Every new company should consider whether it needs certain agreements.
1. Shareholders’ Agreement
If you have more than one shareholder, you should have a shareholders’ agreement.
2. Employment agreement
If you are hiring employees, you should have a written employment agreement with each of your employees. If you don’t, you risk the following:
- A significant severance claim. In an employment agreement, it is typical for an employer to ask an employee to agree to accept severance only as provided by the Employment Standards Act, which is one week for every year of service to the company (after year one), to a maximum of eight weeks. Without an employment agreement, the employee is entitled to demand common law severance, and the old rule of thumb for common law severance was one month for every year of service. While the equation is now more complicated than that – a court will look at length of service, age of employee, character of employment, and the job market, among other things – the benchmark for common law severance remains significantly higher than the severance entitlement under the Employment Standards Act. An employee with ten years of service could still realistically expect ten months severance under the common law.
- Loss of intellectual property. You may think that whatever your employees invent or design or make while they work for you is automatically the property of your company. However, the law does not presume that an employer owns the intellectual property developed by its employees. To retain ownership rights over intellectual property generated by an employee, employers must have a written agreement from the employee that intellectual property developed while working at the company is the company’s property. Without such an agreement, if your company develops intellectual property, it may have difficulty selling it later or face unfair competition from a former employee.
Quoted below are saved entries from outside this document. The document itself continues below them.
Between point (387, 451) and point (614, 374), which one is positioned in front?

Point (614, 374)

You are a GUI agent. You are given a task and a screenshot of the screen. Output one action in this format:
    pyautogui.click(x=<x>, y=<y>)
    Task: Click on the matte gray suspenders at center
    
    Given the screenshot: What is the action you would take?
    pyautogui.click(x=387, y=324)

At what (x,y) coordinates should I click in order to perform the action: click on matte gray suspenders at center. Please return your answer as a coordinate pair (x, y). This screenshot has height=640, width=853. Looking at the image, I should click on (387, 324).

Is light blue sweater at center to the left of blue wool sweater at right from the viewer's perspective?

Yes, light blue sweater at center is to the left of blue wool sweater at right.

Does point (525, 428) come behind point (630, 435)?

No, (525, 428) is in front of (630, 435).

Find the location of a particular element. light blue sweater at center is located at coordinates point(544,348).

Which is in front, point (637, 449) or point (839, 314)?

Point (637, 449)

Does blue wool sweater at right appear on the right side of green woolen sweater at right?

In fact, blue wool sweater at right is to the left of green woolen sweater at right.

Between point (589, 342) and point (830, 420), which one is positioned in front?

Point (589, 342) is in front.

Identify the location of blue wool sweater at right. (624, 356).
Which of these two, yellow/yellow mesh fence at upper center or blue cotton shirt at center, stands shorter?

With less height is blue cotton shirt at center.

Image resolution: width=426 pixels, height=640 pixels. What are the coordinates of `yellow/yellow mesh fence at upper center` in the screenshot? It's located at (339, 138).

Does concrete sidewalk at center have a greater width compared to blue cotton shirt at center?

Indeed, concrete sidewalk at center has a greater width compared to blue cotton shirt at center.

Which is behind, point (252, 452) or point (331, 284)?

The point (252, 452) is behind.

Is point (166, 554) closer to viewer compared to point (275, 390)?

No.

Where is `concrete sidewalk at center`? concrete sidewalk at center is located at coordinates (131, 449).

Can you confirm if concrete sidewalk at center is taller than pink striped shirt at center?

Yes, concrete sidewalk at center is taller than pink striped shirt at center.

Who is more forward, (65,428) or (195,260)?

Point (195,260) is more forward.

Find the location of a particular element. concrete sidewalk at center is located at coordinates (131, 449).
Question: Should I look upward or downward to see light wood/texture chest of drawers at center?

- Solicitation of your employees and clients by ex-employees. A non-solicitation clause in an employment agreement creates a contractual obligation of an employee not to solicit your employees or clients for a given period of time after that employee leaves the company. This can help prevent not only the loss of those clients and employees, but also prevent unfair competition by former employees.
- Disclosure of your confidential information and trade secrets. A confidentiality clause in an employment agreement not only helps set expectations with employees, but also gives you a remedy if an employee leaks important company information.
3. Independent contractor agreement
Similar considerations apply for independent contractors, so it is important to have a written contract with your independent contractors as well. Another thing to keep in mind with contractors is, are you sure they are really contractors? It is not enough to call someone a contractor and pay them that way if the relationship is structured more as an employment relationship. For example, a person who puts in a regular shift at your office under your guidance is very likely an employee, even if you pay them as a contractor. The line between a contractor and an employee can be blurry – the important considerations are the level of control, the ownership of tools, the chance of profit for efficient work and risk of loss for inefficient work. However, every case is different and legal guidance is important. The penalties for getting it wrong can be stiff – CRA can assess for unpaid remittances (CPP, EI, income tax, etc.) while the person you thought was a contractor can sue for employment benefits (severance, vacation pay, etc.).
4. Non-disclosure agreement
If you plan on entering into major contracts or trying to attract investors, you should have a non-disclosure agreement ready to go. An “NDA” imposes confidentiality obligations on the other party, compels them to return information after the deal has been negotiated, delete all electronic data, destroy all copies, and obligate their advisors to observe the same conditions. Failure to do so results in significant liability. As a result, an NDA gives you some comfort that the other side will take precautions to protect your confidential information and use it only for the purpose of performing due diligence on your company.
Having these agreements in force creates value for your company, sets the right tone and gives you peace of mind, while preventing significant exposure and expense for your company down the road.